Jakarta (KABARIN) - Komisi Pemberantasan Korupsi memastikan mantan Menteri Agama Yaqut Cholil Qoumas telah berstatus tersangka dalam perkara dugaan korupsi pengaturan kuota dan pelaksanaan ibadah haji di Kementerian Agama periode 2023 sampai 2024.
"Benar," ujar Wakil Ketua KPK Fitroh Rohcahyanto kepada wartawan di Jakarta, Jumat.
Meski demikian, Fitroh belum membeberkan secara rinci apakah dalam perkara ini hanya Yaqut yang ditetapkan sebagai tersangka atau ada pihak lain yang ikut terseret.
Hal senada juga disampaikan Juru Bicara KPK Budi Prasetyo. Ia menyebut lembaga antirasuah sudah menetapkan tersangka dalam penyidikan kasus kuota haji.
"Benar, sudah ada penetapan tersangka dalam penyidikan perkara kuota haji," kata Budi kepada wartawan di Jakarta, Jumat.
Sebelumnya, KPK resmi membuka penyidikan kasus dugaan korupsi kuota haji pada 9 Agustus 2025. Saat itu, KPK juga menyatakan tengah berkoordinasi dengan Badan Pemeriksa Keuangan RI untuk menghitung potensi kerugian negara.
Dua hari berselang, pada 11 Agustus 2025, KPK mengungkap estimasi awal kerugian negara yang ditaksir menembus angka lebih dari Rp1 triliun. Bersamaan dengan itu, KPK mencegah tiga orang bepergian ke luar negeri selama enam bulan.
Tiga pihak yang dicegah tersebut adalah Yaqut Cholil Qoumas, mantan staf khususnya Ishfah Abidal Aziz alias Gus Alex, serta Fuad Hasan Masyhur yang diketahui sebagai pemilik biro penyelenggara haji Maktour.

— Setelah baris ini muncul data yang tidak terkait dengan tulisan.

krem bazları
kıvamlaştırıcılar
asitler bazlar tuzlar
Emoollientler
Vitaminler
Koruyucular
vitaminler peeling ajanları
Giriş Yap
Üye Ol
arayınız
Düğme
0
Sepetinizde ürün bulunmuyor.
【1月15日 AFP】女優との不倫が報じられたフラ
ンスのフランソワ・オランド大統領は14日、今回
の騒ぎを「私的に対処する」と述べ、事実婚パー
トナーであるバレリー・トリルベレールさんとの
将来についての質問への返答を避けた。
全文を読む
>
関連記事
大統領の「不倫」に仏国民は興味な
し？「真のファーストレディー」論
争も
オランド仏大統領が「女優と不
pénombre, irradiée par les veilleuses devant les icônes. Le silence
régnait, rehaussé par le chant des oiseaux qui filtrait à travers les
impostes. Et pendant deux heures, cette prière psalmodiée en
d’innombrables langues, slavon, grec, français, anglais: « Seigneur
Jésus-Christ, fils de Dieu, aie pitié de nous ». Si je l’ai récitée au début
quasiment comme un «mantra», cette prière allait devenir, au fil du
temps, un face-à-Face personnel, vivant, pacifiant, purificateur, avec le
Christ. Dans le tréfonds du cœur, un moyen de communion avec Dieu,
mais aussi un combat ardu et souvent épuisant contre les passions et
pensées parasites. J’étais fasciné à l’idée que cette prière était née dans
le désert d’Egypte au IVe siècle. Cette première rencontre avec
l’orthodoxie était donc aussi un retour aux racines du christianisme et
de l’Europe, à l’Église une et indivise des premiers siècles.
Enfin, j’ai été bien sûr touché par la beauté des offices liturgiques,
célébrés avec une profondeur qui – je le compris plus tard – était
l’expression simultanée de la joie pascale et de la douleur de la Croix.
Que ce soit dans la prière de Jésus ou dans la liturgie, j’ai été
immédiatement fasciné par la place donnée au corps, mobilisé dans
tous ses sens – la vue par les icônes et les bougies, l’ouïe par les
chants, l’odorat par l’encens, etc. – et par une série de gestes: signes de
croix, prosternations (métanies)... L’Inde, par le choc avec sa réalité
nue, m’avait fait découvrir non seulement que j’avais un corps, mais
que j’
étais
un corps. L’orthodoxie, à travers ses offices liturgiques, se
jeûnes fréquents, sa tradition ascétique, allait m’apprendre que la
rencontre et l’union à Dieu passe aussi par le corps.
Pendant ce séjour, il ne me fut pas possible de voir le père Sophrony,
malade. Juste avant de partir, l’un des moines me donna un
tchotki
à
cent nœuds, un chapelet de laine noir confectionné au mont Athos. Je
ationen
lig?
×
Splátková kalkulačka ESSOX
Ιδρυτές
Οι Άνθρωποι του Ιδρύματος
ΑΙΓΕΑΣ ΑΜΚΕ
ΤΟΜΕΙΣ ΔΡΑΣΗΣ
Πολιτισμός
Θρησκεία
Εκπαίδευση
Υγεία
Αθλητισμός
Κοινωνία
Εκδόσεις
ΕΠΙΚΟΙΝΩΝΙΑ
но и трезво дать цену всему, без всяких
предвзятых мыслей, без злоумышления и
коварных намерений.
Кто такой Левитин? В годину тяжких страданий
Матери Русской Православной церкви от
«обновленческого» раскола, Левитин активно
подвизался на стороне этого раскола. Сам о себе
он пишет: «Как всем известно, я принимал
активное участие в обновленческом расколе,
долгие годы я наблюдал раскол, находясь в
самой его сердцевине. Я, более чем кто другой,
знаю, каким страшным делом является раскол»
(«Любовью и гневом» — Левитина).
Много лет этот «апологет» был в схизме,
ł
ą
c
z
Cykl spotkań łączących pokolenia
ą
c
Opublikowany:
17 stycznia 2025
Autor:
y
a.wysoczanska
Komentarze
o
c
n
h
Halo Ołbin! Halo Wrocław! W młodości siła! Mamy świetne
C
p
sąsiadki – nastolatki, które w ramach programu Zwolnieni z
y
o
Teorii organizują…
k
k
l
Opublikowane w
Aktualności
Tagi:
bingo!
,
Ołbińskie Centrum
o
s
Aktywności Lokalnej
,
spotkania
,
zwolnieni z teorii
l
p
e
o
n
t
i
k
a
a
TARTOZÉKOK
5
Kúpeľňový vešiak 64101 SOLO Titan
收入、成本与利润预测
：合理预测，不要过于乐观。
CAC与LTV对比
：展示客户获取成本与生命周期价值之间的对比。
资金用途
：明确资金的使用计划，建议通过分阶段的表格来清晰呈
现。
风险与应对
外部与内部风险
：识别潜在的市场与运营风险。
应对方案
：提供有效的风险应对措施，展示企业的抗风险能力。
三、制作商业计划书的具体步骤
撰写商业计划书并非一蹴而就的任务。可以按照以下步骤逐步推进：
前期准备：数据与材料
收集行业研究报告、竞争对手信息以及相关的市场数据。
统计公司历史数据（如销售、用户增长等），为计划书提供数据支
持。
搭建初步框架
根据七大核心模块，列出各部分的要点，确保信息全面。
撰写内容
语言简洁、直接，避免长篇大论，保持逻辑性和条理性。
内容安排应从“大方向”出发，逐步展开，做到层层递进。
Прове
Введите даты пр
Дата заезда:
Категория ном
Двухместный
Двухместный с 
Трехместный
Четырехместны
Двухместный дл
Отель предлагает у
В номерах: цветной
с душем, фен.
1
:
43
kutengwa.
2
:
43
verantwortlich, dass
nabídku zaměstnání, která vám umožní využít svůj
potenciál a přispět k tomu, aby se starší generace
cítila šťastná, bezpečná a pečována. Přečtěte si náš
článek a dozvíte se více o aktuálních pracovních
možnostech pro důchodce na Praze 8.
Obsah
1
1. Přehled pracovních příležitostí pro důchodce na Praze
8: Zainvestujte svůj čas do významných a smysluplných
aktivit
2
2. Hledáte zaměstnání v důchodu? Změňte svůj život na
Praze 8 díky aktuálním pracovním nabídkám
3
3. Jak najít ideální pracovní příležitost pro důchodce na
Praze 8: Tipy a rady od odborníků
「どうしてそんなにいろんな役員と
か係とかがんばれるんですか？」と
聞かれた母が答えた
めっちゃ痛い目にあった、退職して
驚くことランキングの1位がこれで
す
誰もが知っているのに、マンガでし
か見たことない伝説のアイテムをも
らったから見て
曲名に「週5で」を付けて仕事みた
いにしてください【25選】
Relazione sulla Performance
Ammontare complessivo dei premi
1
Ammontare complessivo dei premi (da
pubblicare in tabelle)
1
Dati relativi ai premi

Perkembangan berikutnya, pada 18 September 2025, KPK menduga praktik tersebut melibatkan sekitar 13 asosiasi dan kurang lebih 400 biro perjalanan haji. Di luar proses hukum yang berjalan di KPK, DPR RI melalui Panitia Khusus Angket Haji juga mengklaim menemukan berbagai kejanggalan dalam penyelenggaraan ibadah haji 2024.
Salah satu sorotan utama pansus adalah pembagian kuota tambahan sebanyak 20.000 dari Pemerintah Arab Saudi dengan skema 50 persen untuk haji reguler dan 50 persen untuk haji khusus.
Kebijakan tersebut dinilai tidak sejalan dengan Pasal 64 Undang-Undang Nomor 8 Tahun 2019 tentang Penyelenggaraan Ibadah Haji dan Umrah, yang mengatur kuota haji khusus hanya sebesar delapan persen, sementara 92 persen dialokasikan untuk haji reguler.